= Hosea Holcombe =

Alabama Baptist minister (1780–1841)

Hosea Lot Holcombe (1780–1841) was Alabama's first church historian, as noted on his marker in Bessemer, Alabama. He was a Baptist evangelist and missionary, who moved from the Carolinas to Alabama in 1818; and was President of the Alabama Baptist Convention from 1833 to 1838.

Asked to write a history of the church, Holcombe traveled throughout the state collecting material for his History of Rise and Progress of the Baptists in Alabama, published in 1840 a year before his death.

Lot Holcombe was born near Cross Keys, Union District, South Carolina on July 20, 1780, and assumed his father's name of Hosea when his father died in 1789.
He married his first cousin, Cassandra Jackson, on June 7, 1801.
He was licensed to preach, and was ordained as a Baptist minister about 1805.
Holcombe was influenced to dedicate his life to evangelistic leadership of the Baptists by the Rev. Luther Rice, whom he met in 1816.
In 1818 he moved to Jefferson County, Alabama where he joined Cannon Baptist Church in old Jonesboro.
He served as pastor of Ruhama Baptist Church 1819-1821, and subsequently was pastor of several other churches, some of which he helped establish.
He was pastor of the Rock Creek Baptist Church between 1822 and 1828, while also preaching at other churches during the same period.

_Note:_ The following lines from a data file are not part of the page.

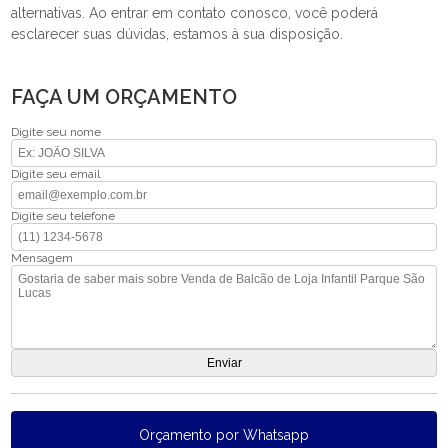
alternativas. Ao entrar em contato conosco, você poderá
esclarecer suas dúvidas, estamos à sua disposição.
FAÇA UM ORÇAMENTO
Digite seu nome
Digite seu email
Digite seu telefone
Mensagem
Orçamento por Whatsapp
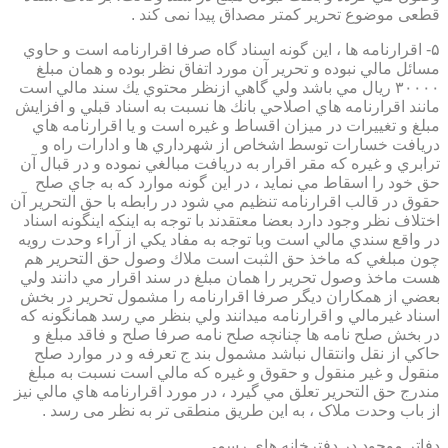
قطعی موضوع تحریر کمتر مصداق پیدا نمی کند .
۵- اقرارنامه ها ، اين گونه اسناد گاه صرفا اقرارنامه است و حاوي
مسائل مالي نبوده و تحرير آن مورد اتفاق نظر بوده و همان مبلغ
۳۰۰۰۰ ريال مي باشد ولي گاهي ازنظر محتوي يك سند مالي است
مانند اقرارنامه هاي اصلاحي بانك ها نسبت به اسناد قبلي و افزايش
مبلغ و تغييرات در ميزان اقساط و غيره است و يا اقرارنامه هاي
دريافت خسارات توسط اشخاص از شهرداري ها و ادارات راه و
ترابري و غيره كه مقر اقرار به دريافت مبالغي نموده و در قبال آن
حق خود را اسقاط مي نمايد ، در اين گونه موارد كه به جاي صلح
حقوق در قالب اقرارنامه تنظيم مي شود در رابطه با حق التحرير آن
اختلاف نظر وجود دارد بعضا معتقدند با توجه به اينكه اينگونه اسناد
در واقع سندي مالي است وبا توجه به مفاد يكي از آراء وحدت رويه
چون مبلغي كه ماخذ حق الثبت است ملاك وصول حق التحرير هم
هست ماخذ وصول تحرير را همان مبلغ در سند اقرار مي دانند ولي
بعضي از همكاران ديگر صرفا اقرارنامه را مشمول تحرير در بخش
اسناد غيرمالي و اقرارنامه ميدانند ولي بنظر مي رسد همانگونه كه
در بخش صلح نامه ها چنانچه صلح نامه صرفا صلح و فاقد مبلغ و
حاكي از نقل وانتقال نباشد مشمول بند ج تعرفه و در موارد صلح
منقول و غير منقول و حقوق و غيره كه مالي است نسبت به مبلغ
مندرج حق التحرير تعلق مي گيرد ، در مورد اقرارنامه هاي مالي نيز
از باب وحدت ملاک ، به این طریق منطقی تر به نظر می رسد .
دفاتر موجود در دفترخانه های رسمی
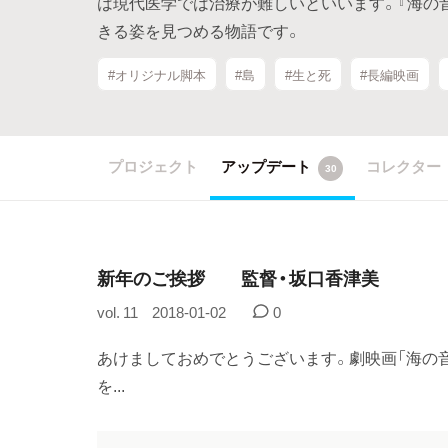
は現代医学では治療が難しいといいます。『海の
きる姿を見つめる物語です。
#オリジナル脚本
#島
#生と死
#長編映画
プロジェクト
アップデート
コレクター
30
新年のご挨拶 監督・坂口香津美
vol. 11
2018-01-02
0
あけましておめでとうございます。劇映画「海の音
を...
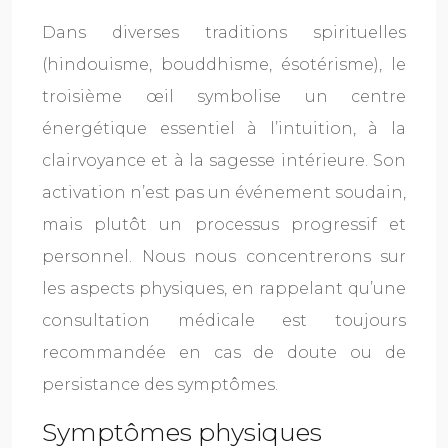
Dans diverses traditions spirituelles
(hindouisme, bouddhisme, ésotérisme), le
troisième œil symbolise un centre
énergétique essentiel à l’intuition, à la
clairvoyance et à la sagesse intérieure. Son
activation n’est pas un événement soudain,
mais plutôt un processus progressif et
personnel. Nous nous concentrerons sur
les aspects physiques, en rappelant qu’une
consultation médicale est toujours
recommandée en cas de doute ou de
persistance des symptômes.
Symptômes physiques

Holcombe was one of the founders of the Alabama Baptist State Convention in 1823, and was its president from 1833 to 1838.
He deplored factional struggles between the Alabama Baptists, and insisted on the need to maintain doctrinal purity.
In the preface to his book, he notes that he was requested to undertake the work by the Alabama Baptist State Convention in 1834, and urged to continue over the ensuing years in which he traveled 4,000 or 5,000 miles and wrote about 600 letters to obtain material.